Animal crackers

“Animals are not brethren, they are not underlings; they are other nations, caught with ourselves in the net of life and time.” – Henry Beston

I grew up in a pet-less household, and despite reading Black Beauty, Dr. Doolittle, and Beatrix Potter, I regarded animals as things: cute and/or impressive things that were fun to watch at the zoo, or things that might have been cute and/or impressive once, but that we were nevertheless now eating.

As I got older, I tried to be polite about other people’s pets, but to me they were hairy nuisances, forever barking, whining, pawing, and in one case, barfing on my shoes. (It was an English dog that did the barfing, and we hadn’t even been formally introduced!)

Too easy to last

So how did I become this person who stands on a stepladder to capture spiders and crane flies in her house and set them free outside?

First cat Annie

Well, I got acquired by a cat.
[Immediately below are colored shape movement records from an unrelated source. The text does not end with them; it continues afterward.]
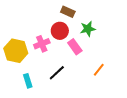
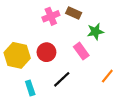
red circle: (60, 31) -> (46, 52), moved
pink cross: (42, 44) -> (51, 16), moved

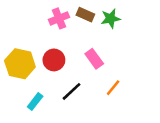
green star: (95, 32) -> (111, 18), moved
orange line: (107, 76) -> (113, 88), moved
cyan rectangle: (30, 88) -> (35, 101), turned 56

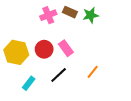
pink rectangle: (94, 59) -> (66, 48), moved

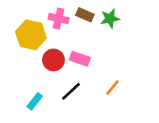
pink cross: (48, 15) -> (59, 19), turned 35
pink rectangle: (66, 48) -> (80, 59), turned -35
yellow hexagon: (16, 52) -> (31, 35), moved

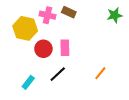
green star: (110, 19) -> (115, 15), moved
pink rectangle: (80, 59) -> (65, 48), turned 70
orange line: (112, 88) -> (100, 73), moved

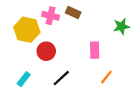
green star: (115, 15) -> (121, 26), moved
pink rectangle: (65, 48) -> (95, 50), moved
cyan rectangle: (28, 82) -> (24, 79), moved

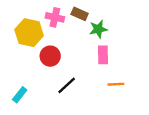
green star: (121, 26) -> (98, 29), moved
orange line: (106, 77) -> (116, 84), turned 48
cyan rectangle: (24, 79) -> (20, 95), moved

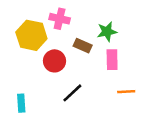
brown rectangle: (80, 14) -> (83, 46), moved
cyan rectangle: (20, 95) -> (21, 103), turned -42

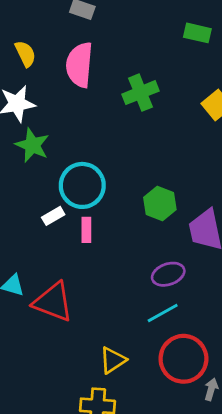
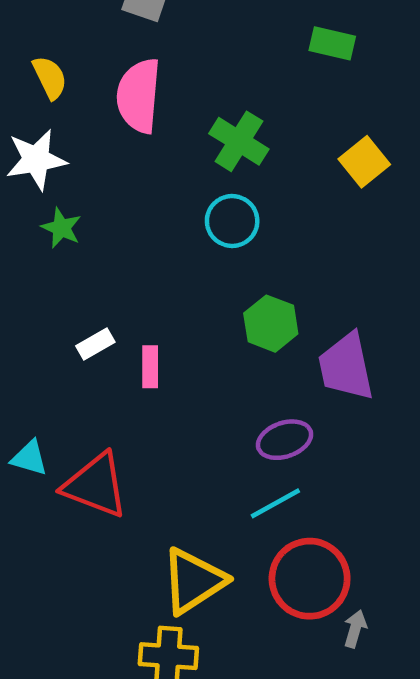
green cross: (140, 93) -> (239, 141), turned -36
green star: (32, 145) -> (61, 228), size x0.7
cyan circle: (82, 185) -> (232, 221), moved, size x0.7
yellow triangle: (113, 360) -> (193, 581), size x1.5

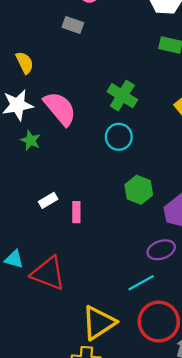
pink semicircle: (139, 96) -> (60, 109), moved, turned 135
purple ellipse: (284, 440) -> (161, 250), moved

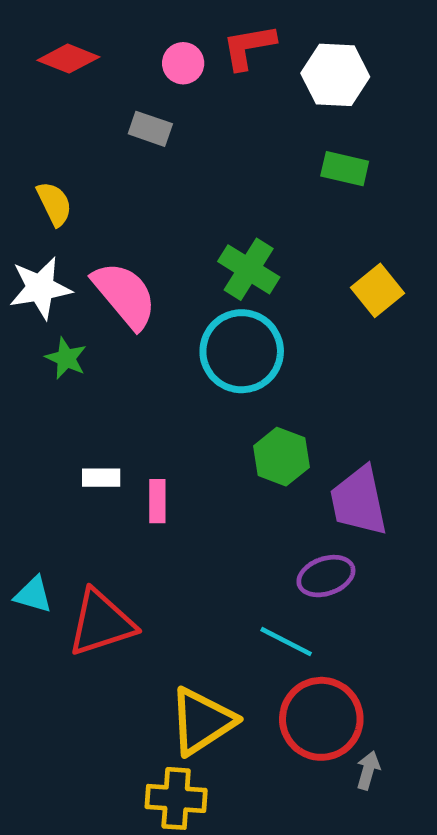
cyan circle: (119, 137) -> (242, 351), size x1.5
white rectangle: (48, 200) -> (101, 478), turned 30
red triangle: (48, 273) -> (101, 623), turned -39
cyan line: (141, 283) -> (286, 642), turned 56

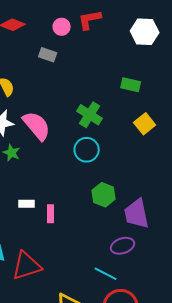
white hexagon: (335, 75) -> (145, 32), moved
green rectangle: (345, 169) -> (131, 85), moved
cyan circle: (242, 351) -> (87, 150), size x0.7

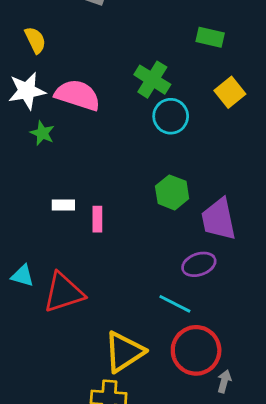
pink semicircle: (37, 126) -> (78, 95), turned -32
cyan circle: (87, 150) -> (171, 116), moved

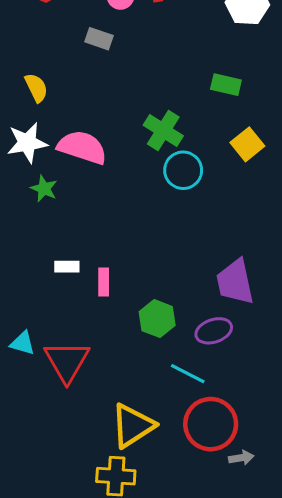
green hexagon: (172, 192) -> (157, 319), moved
red triangle: (63, 293) -> (67, 361), turned -42
gray arrow: (224, 381) -> (241, 458), turned 65

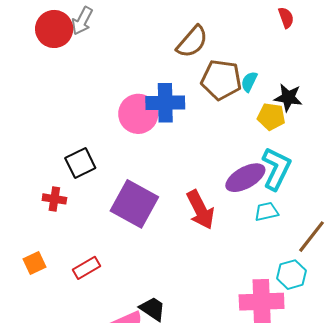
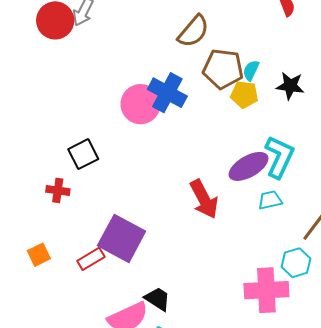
blue cross: (165, 103) -> (167, 93), turned 30
yellow pentagon: (271, 117) -> (244, 94), moved
purple square: (134, 204) -> (122, 238), moved

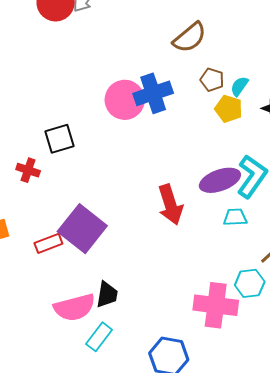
brown pentagon: (223, 69) -> (212, 80), size x0.6
blue cross: (167, 93) -> (153, 93), turned 33
black trapezoid: (158, 299) -> (107, 295), turned 56

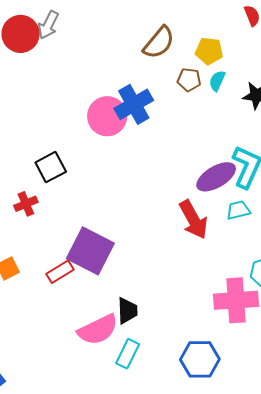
yellow pentagon: (229, 109) -> (209, 51), moved
red cross: (28, 170) -> (26, 204), turned -30
red arrow: (170, 205) -> (193, 220), moved

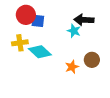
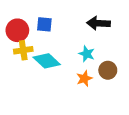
red circle: (26, 15) -> (17, 30), moved
cyan star: (74, 31) -> (87, 54), moved

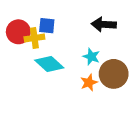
yellow cross: (23, 50) -> (34, 38), moved
brown circle: (108, 70) -> (114, 74), size x1.5

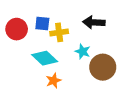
yellow cross: (34, 38) -> (59, 32), moved
orange star: (89, 83) -> (54, 81), moved

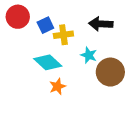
blue square: (42, 23) -> (45, 25), turned -32
red circle: (17, 29) -> (18, 17), moved

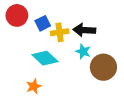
black arrow: (101, 24) -> (84, 30), moved
orange star: (57, 86) -> (34, 86), moved

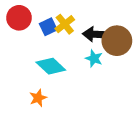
yellow cross: (60, 32) -> (65, 24), moved, turned -30
brown circle: (103, 67) -> (117, 41), moved

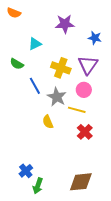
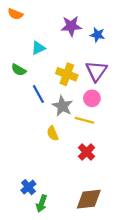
blue star: (95, 38) -> (97, 35), moved
red cross: (85, 132) -> (87, 152), moved

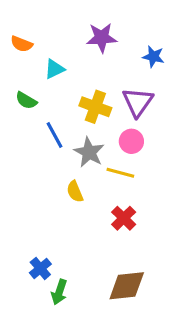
orange semicircle: (15, 14) -> (22, 44), moved
blue star: (97, 35) -> (153, 57), moved

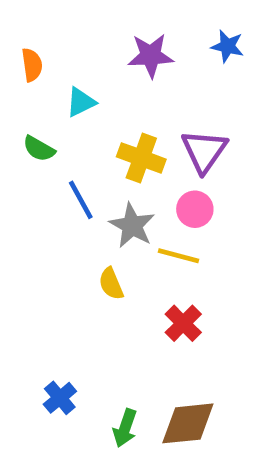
orange semicircle: (22, 44) -> (32, 65), turned -120
blue star: (153, 57) -> (227, 46), moved
green arrow: (59, 292) -> (125, 428), moved

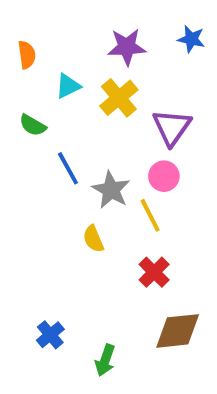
yellow cross: (141, 158) -> (119, 98), moved, turned 30
yellow line: (179, 256) -> (150, 215), turned 48
brown diamond: (188, 423) -> (178, 331), moved

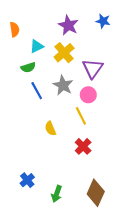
purple star: (127, 47) -> (68, 25), turned 30
green semicircle: (33, 125) -> (28, 67), moved, turned -48
gray star: (111, 190) -> (63, 85), moved
brown diamond: (178, 331) -> (96, 193), moved, turned -60

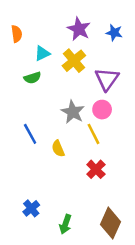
blue star: (103, 21) -> (114, 33), moved
gray star: (63, 85) -> (73, 112), moved
blue line: (37, 91) -> (30, 134), moved

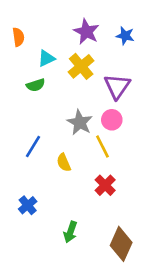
blue line: (30, 134) -> (33, 146), turned 60
blue cross: (31, 208) -> (28, 205), moved
green arrow: (65, 224) -> (70, 232), moved

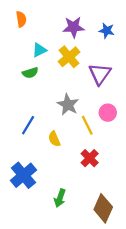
purple star: (86, 32) -> (74, 27), turned -30
orange semicircle: (18, 37) -> (21, 19), moved
pink circle: (112, 120) -> (108, 113), moved
blue cross: (28, 205) -> (23, 175), size x1.6

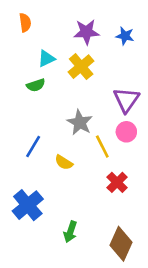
purple triangle: (100, 74) -> (126, 100), moved
yellow semicircle: (54, 139) -> (64, 162), turned -35
red cross: (90, 158) -> (117, 182), moved

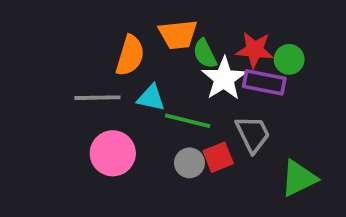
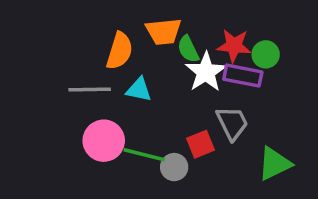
green line: (188, 121) -> (144, 155), moved
gray circle: (189, 163) -> (174, 167), moved

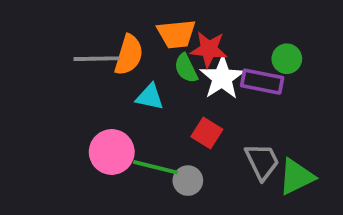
red star: (234, 46) -> (209, 49), moved
green semicircle: (188, 49) -> (186, 68), moved
gray line: (90, 90) -> (96, 59), moved
gray trapezoid: (232, 123) -> (262, 162), moved
red square: (201, 144) -> (207, 133), moved, turned -36

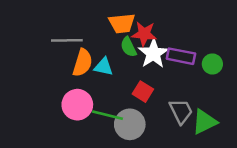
orange semicircle: (129, 55) -> (83, 63), moved
green circle: (287, 59) -> (212, 64), moved
gray circle: (188, 181) -> (130, 124), size x1.5

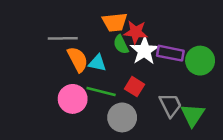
orange semicircle: (83, 63) -> (78, 59), turned -45
green circle: (212, 64) -> (200, 61), size x1.5
green line: (107, 115) -> (101, 91), moved
green triangle: (205, 122) -> (193, 115), turned -30

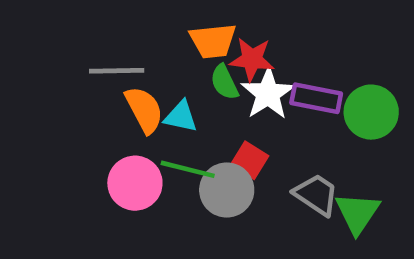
gray trapezoid: (170, 105) -> (316, 195), turned -30
gray circle: (122, 117) -> (227, 190), moved

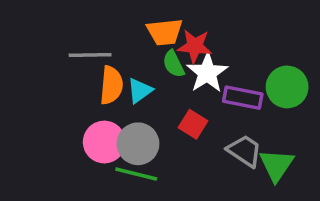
purple rectangle: (316, 98) -> (243, 98), moved
orange semicircle: (144, 110) -> (111, 85), turned 33
cyan triangle: (181, 117) -> (140, 91), turned -48
green line: (188, 169) -> (136, 174), moved
gray circle: (227, 190) -> (138, 144), moved

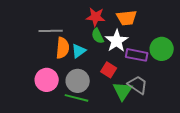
orange trapezoid: (165, 32) -> (127, 18), moved
red star: (195, 46) -> (96, 17), moved
pink circle: (104, 142) -> (47, 80), moved
green triangle: (276, 165) -> (123, 91), moved

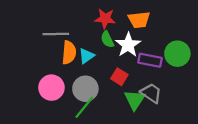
green line: (77, 98) -> (84, 107), turned -65

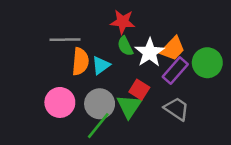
orange trapezoid: (139, 20) -> (173, 49), moved, turned -40
purple rectangle: (150, 60) -> (175, 70), turned -60
green triangle: (135, 100) -> (129, 106), moved

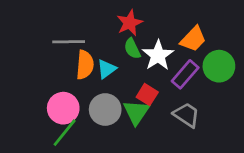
red star: (123, 22) -> (130, 23), turned -30
orange trapezoid: (173, 49) -> (193, 39), moved
green line: (98, 126) -> (65, 133), moved

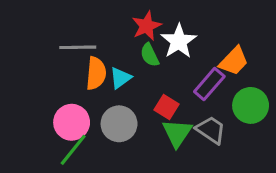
orange trapezoid: (193, 39) -> (234, 61), moved
white star: (158, 55) -> (179, 41), moved
green circle: (219, 66) -> (251, 105), moved
green triangle: (136, 112) -> (177, 133), moved

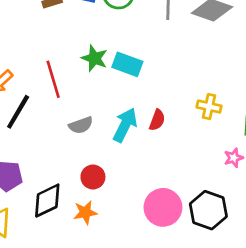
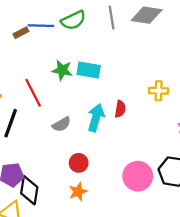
black diamond: (47, 201) -> (29, 190), moved, turned -44

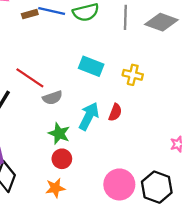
green star: (62, 70) -> (59, 134), moved
yellow cross: (159, 91) -> (133, 75), moved
red line: (33, 93) -> (30, 78), turned -40
gray semicircle: (62, 124) -> (52, 98), moved

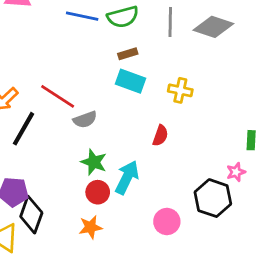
brown rectangle: (30, 14) -> (128, 54), moved
cyan arrow: (89, 116) -> (127, 177), moved
pink circle: (119, 184) -> (167, 222), size x0.7
black hexagon: (157, 187) -> (213, 198), moved

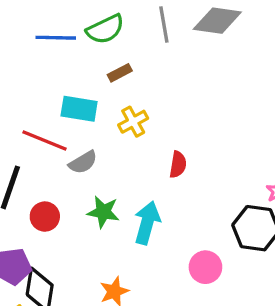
cyan rectangle: (130, 81) -> (79, 109), moved
yellow cross: (180, 90) -> (133, 122), moved, turned -30
red circle: (98, 192) -> (45, 217), moved

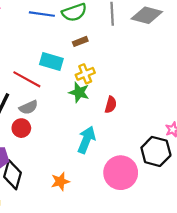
gray semicircle: (83, 162) -> (28, 107), moved
green star: (103, 212) -> (79, 92), moved
pink circle: (205, 267) -> (121, 173), size x1.6

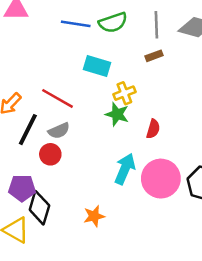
brown rectangle: (80, 41) -> (154, 56), moved
cyan rectangle: (51, 61) -> (97, 66), moved
pink circle: (121, 173) -> (161, 179), moved

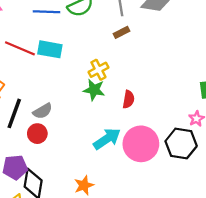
cyan rectangle: (97, 66) -> (50, 49), moved
red line: (57, 98) -> (20, 48), moved
cyan arrow: (125, 169) -> (107, 139), turned 40

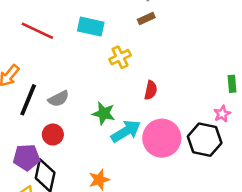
cyan rectangle: (50, 49) -> (91, 27), moved
green star: (94, 90) -> (104, 113), moved
red circle: (37, 134) -> (53, 135), moved

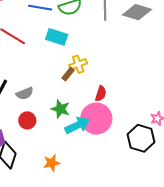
brown rectangle: (146, 19) -> (68, 74), moved, turned -32
red circle: (53, 135) -> (27, 120), moved
pink circle: (162, 138) -> (96, 119), moved

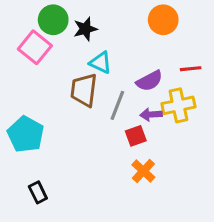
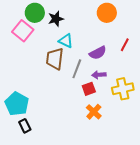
red line: (191, 69) -> (125, 45), turned -56
yellow cross: (178, 105) -> (123, 89), moved
cyan pentagon: (26, 134) -> (17, 104), moved

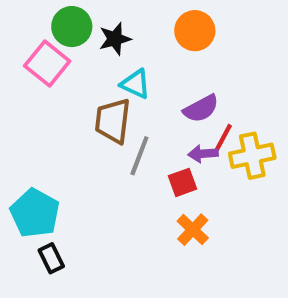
orange circle: (107, 13) -> (195, 31), moved
red line: (125, 45) -> (224, 137), moved
gray line: (77, 69) -> (139, 156), moved
yellow cross: (123, 89) -> (252, 156), moved

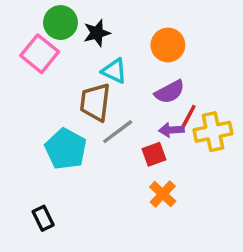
orange circle: (195, 31) -> (168, 45), moved
gray line: (139, 156) -> (118, 132), turned 32
cyan pentagon: (35, 213) -> (66, 149), moved

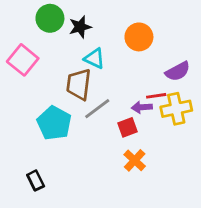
pink square: (40, 54) -> (23, 60), moved
purple semicircle: (170, 92) -> (178, 71), moved
red line: (189, 116) -> (156, 96), turned 54

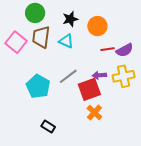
black star: (80, 27) -> (70, 19), moved
brown trapezoid: (79, 84) -> (41, 37), moved
red line: (156, 96) -> (107, 49), moved
red square: (127, 127) -> (89, 89), size x1.6
black rectangle: (36, 180) -> (48, 127), moved, turned -32

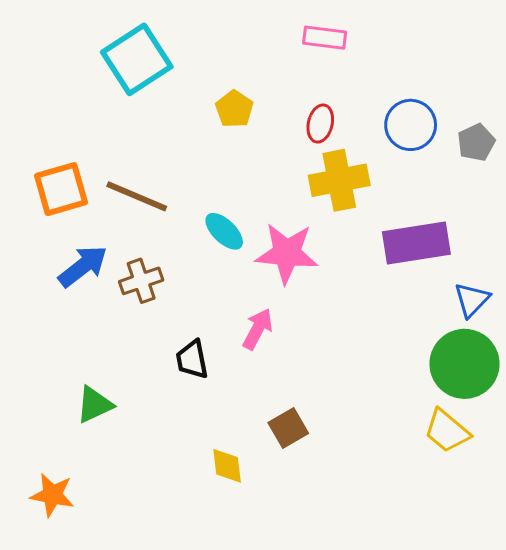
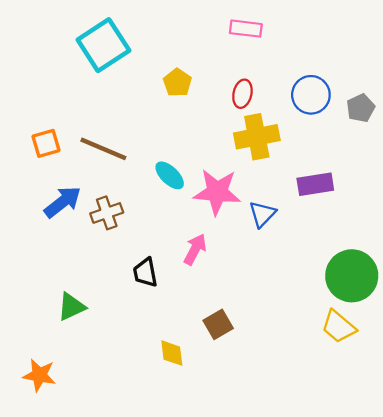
orange square: (61, 189) -> (46, 143), size x0.7
purple rectangle: (416, 243) -> (315, 184), size x0.7
blue triangle: (472, 300) -> (262, 214), moved

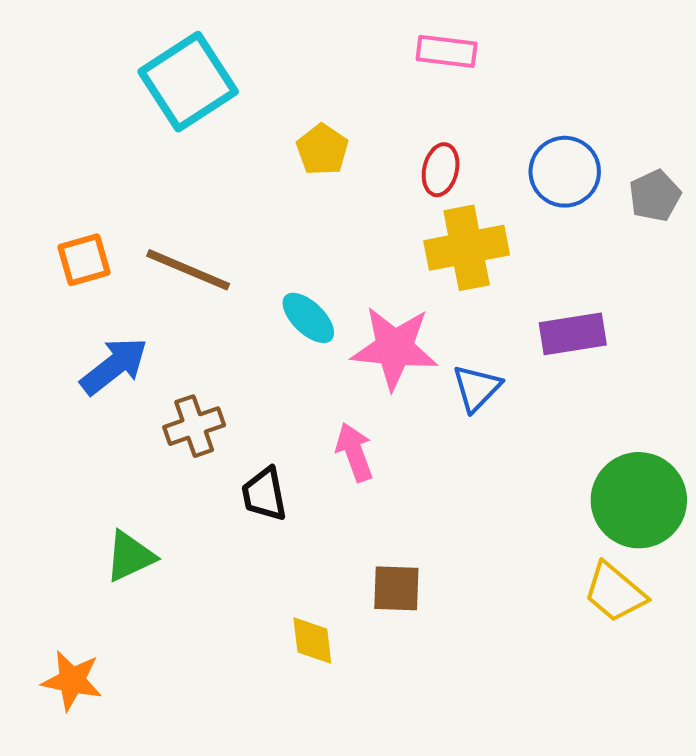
brown cross: (107, 213) -> (194, 426), moved
pink arrow: (195, 249) -> (354, 452), turned -48
brown square: (218, 324) -> (396, 588), turned 32

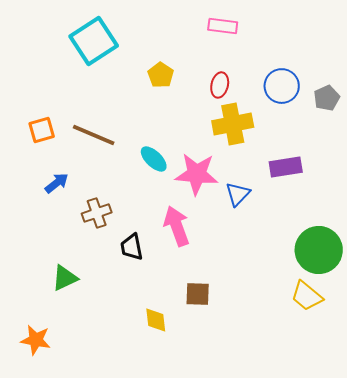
blue arrow: (114, 366) -> (57, 183), size x0.7
pink arrow: (354, 452) -> (177, 226), size x1.4

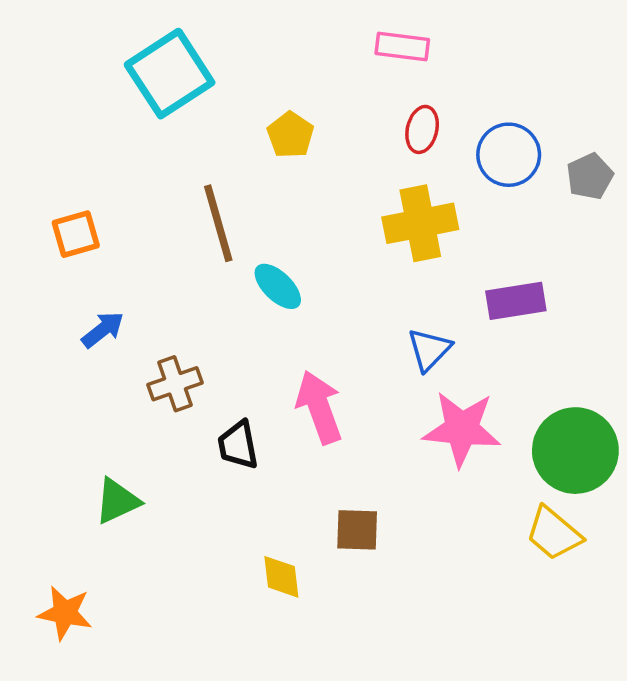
red ellipse: (220, 85) -> (422, 129), moved
brown line: (94, 135) -> (218, 223), moved, turned 51
pink star: (197, 174) -> (462, 429), moved

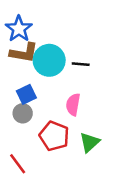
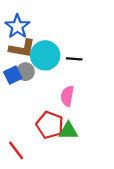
blue square: (26, 94) -> (13, 75), moved
gray circle: (23, 113) -> (25, 72), moved
green triangle: (90, 142) -> (68, 131), moved, turned 42

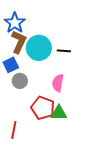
brown L-shape: (22, 48) -> (19, 42), turned -75
gray circle: (25, 72) -> (20, 81), moved
red line: (16, 150) -> (14, 130), turned 48

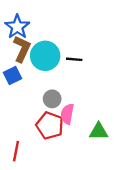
gray circle: (20, 81) -> (52, 99), moved
pink semicircle: (58, 83) -> (67, 114), moved
green triangle: (59, 113) -> (99, 131), moved

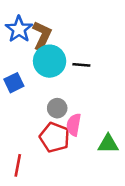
brown L-shape: (22, 49) -> (42, 36), moved

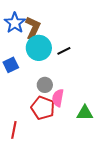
black line: (81, 65) -> (64, 51), turned -32

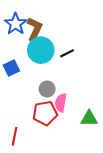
red pentagon: (43, 108) -> (45, 113), turned -30

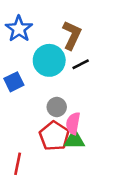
brown L-shape: (34, 29) -> (72, 35), moved
red pentagon: (45, 113) -> (54, 136), turned -30
green triangle: (89, 118) -> (74, 140), moved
I fed her the first time just to make her go away (I know, right?). But of course she stuck around, and I began minding that she was outside, with January rain drenching her fur, which, now I came to look at it, was actually quite beautiful. Anyway, it could have been me outside in the wet and the cold, and I’d want to be let in, wouldn’t I?

The thin end of the wedge

So I let Annie in. Then cats in general. Then dogs. Birds. Sheep. (I’m referring to my heart here. There isn’t room in my house for all these animals.)

All the way to Orkney to photograph sheep
I went all the way to the Orkney Islands to take photos of these sheep

I have more pictures of English sheep than of my English friends. At parties, I will sometimes leave the people, fascinating as they are, to go and sit with the dog for a while.

Second cat Luna
Second cat Luna

Letting animals in has brought me joy mixed with considerable pain, because, let’s face it, nature is basically just one big restaurant. A design in which so many beautiful creatures can survive only by devouring one another: whose bright idea was that?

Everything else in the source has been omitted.